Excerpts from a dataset
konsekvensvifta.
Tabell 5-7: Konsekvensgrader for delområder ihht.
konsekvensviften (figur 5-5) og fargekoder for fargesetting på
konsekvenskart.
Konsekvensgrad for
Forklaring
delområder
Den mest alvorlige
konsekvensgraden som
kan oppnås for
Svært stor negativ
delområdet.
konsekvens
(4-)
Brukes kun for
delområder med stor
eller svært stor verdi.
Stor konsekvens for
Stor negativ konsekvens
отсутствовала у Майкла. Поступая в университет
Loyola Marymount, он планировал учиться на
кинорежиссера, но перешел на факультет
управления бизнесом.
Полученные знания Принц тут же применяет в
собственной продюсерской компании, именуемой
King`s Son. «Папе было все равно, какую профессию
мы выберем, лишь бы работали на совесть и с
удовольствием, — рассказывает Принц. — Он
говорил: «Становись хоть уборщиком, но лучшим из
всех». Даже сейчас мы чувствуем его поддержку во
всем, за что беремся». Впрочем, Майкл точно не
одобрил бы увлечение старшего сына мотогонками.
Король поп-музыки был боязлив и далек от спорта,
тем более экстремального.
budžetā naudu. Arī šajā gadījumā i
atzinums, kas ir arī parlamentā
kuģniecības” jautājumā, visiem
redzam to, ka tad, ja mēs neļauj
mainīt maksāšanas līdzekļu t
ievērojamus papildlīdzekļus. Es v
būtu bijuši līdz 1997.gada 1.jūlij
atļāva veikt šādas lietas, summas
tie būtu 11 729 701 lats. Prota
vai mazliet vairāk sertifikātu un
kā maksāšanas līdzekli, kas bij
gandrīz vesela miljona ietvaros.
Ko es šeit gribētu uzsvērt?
* * *
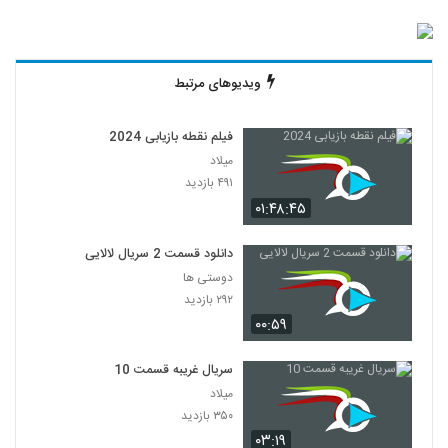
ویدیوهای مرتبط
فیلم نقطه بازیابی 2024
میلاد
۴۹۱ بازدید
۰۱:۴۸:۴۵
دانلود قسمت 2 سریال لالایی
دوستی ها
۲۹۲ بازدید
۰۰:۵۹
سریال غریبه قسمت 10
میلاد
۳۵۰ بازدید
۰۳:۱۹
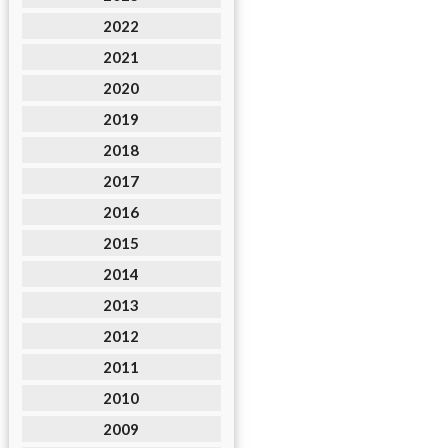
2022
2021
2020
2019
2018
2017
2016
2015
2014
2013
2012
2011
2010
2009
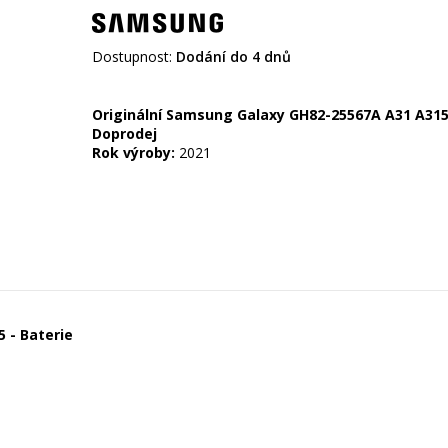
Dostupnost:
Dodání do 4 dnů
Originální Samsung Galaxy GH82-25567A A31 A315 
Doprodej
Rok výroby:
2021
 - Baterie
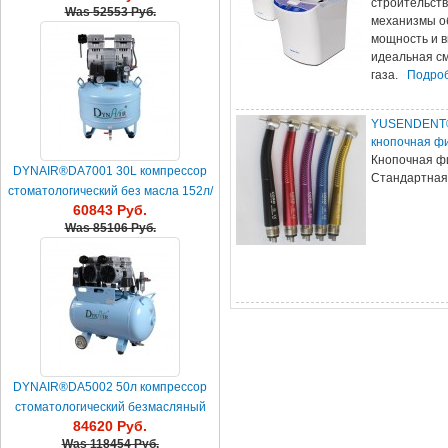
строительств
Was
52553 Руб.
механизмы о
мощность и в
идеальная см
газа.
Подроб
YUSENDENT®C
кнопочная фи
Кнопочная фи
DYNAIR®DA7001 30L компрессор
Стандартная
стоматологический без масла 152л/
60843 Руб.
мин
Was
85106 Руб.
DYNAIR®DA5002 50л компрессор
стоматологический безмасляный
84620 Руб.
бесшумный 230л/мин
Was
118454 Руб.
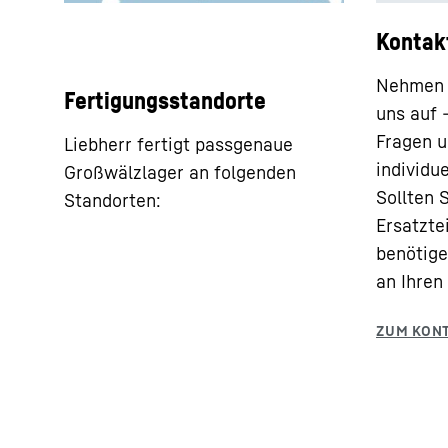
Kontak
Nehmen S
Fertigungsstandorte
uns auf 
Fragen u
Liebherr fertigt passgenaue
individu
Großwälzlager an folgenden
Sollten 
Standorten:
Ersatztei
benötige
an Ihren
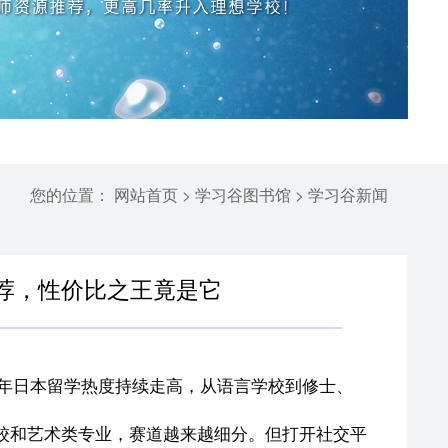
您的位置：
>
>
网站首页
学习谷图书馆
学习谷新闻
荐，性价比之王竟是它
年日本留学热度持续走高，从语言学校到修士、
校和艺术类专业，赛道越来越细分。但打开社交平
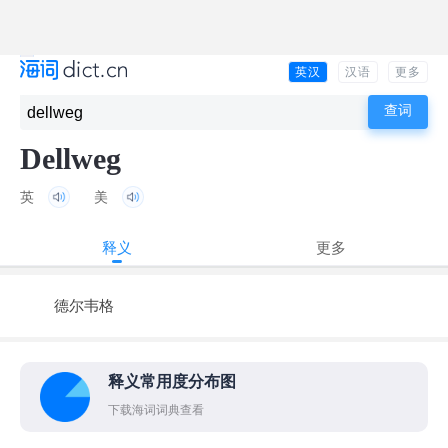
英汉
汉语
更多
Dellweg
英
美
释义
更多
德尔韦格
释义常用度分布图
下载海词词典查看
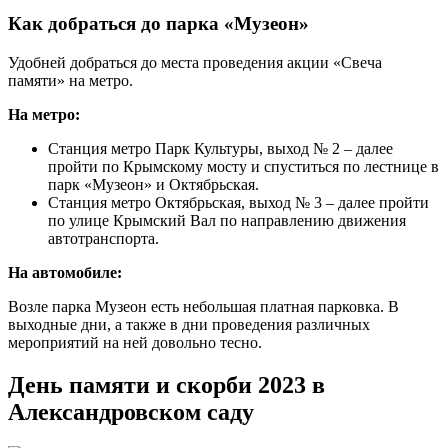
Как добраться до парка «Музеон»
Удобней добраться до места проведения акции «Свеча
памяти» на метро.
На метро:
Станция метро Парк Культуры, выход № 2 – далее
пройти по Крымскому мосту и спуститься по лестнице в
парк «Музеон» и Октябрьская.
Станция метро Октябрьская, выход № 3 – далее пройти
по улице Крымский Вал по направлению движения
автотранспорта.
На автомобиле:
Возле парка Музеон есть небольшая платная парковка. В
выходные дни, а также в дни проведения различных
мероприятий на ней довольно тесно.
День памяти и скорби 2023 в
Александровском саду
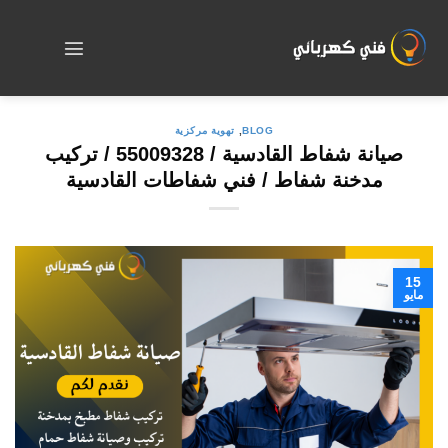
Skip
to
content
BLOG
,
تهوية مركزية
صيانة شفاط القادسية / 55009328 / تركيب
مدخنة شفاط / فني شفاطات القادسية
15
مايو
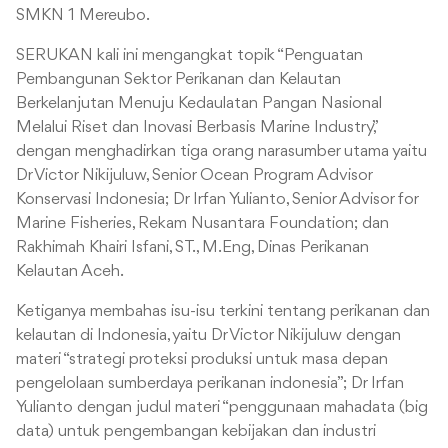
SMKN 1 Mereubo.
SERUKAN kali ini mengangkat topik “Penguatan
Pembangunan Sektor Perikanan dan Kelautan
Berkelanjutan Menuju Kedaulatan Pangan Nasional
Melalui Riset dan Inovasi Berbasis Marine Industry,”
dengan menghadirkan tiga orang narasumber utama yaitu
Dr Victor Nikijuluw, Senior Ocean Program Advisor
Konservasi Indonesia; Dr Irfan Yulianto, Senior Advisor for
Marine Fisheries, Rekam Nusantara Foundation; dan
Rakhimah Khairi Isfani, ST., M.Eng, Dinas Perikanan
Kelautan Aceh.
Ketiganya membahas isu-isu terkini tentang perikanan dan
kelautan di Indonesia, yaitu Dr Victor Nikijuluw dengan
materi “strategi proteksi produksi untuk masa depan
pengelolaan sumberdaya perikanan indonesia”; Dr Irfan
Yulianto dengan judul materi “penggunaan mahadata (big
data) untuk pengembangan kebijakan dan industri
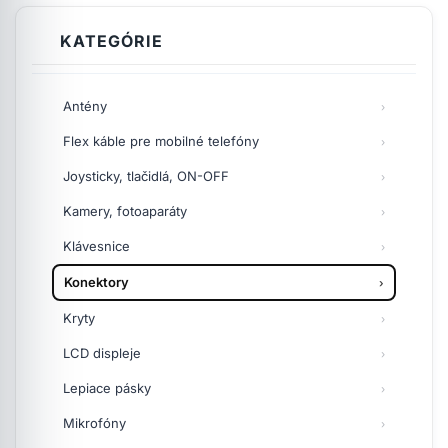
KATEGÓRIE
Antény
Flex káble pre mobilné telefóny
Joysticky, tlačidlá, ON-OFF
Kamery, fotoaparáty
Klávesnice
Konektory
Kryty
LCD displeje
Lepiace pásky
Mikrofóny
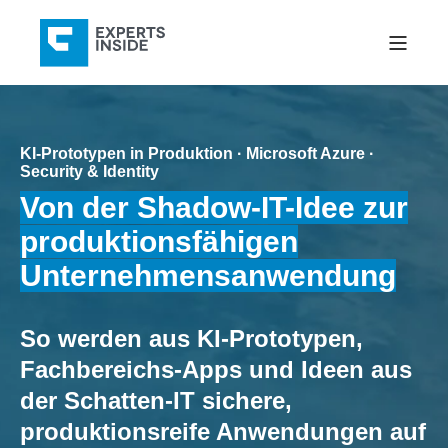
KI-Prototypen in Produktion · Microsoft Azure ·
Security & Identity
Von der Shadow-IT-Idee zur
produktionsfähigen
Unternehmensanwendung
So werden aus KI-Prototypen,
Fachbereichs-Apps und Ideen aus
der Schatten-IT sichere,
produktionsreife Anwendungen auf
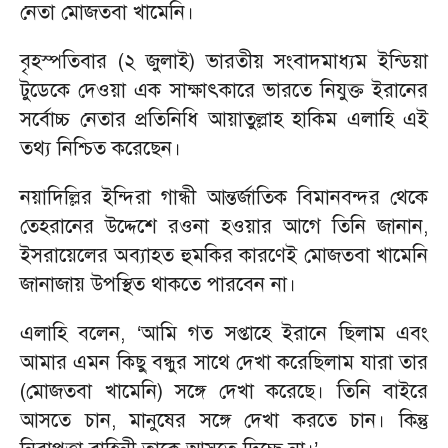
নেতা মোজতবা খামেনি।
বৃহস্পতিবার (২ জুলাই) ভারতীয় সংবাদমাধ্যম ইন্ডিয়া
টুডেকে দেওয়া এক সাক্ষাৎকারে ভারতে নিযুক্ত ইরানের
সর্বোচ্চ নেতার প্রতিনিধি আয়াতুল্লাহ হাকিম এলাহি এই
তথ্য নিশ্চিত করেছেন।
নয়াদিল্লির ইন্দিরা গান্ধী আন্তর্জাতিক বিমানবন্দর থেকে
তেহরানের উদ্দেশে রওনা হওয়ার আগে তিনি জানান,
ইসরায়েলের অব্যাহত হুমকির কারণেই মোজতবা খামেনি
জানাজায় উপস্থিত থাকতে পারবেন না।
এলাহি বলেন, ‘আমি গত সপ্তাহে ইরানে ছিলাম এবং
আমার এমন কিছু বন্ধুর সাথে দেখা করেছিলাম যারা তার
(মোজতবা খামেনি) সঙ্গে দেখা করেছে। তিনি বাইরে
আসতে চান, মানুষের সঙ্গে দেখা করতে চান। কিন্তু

* WORK TASK *
Above are some records; copy exactly the lines from the one with "konsekvensvifta." through the one with "мы выберем, лишь бы работали на совесть и с", both included, and no others.

* REPLY *
konsekvensvifta.
Tabell 5-7: Konsekvensgrader for delområder ihht.
konsekvensviften (figur 5-5) og fargekoder for fargesetting på
konsekvenskart.
Konsekvensgrad for
Forklaring
delområder
Den mest alvorlige
konsekvensgraden som
kan oppnås for
Svært stor negativ
delområdet.
konsekvens
(4-)
Brukes kun for
delområder med stor
eller svært stor verdi.
Stor konsekvens for
Stor negativ konsekvens
отсутствовала у Майкла. Поступая в университет
Loyola Marymount, он планировал учиться на
кинорежиссера, но перешел на факультет
управления бизнесом.
Полученные знания Принц тут же применяет в
собственной продюсерской компании, именуемой
King`s Son. «Папе было все равно, какую профессию
мы выберем, лишь бы работали на совесть и с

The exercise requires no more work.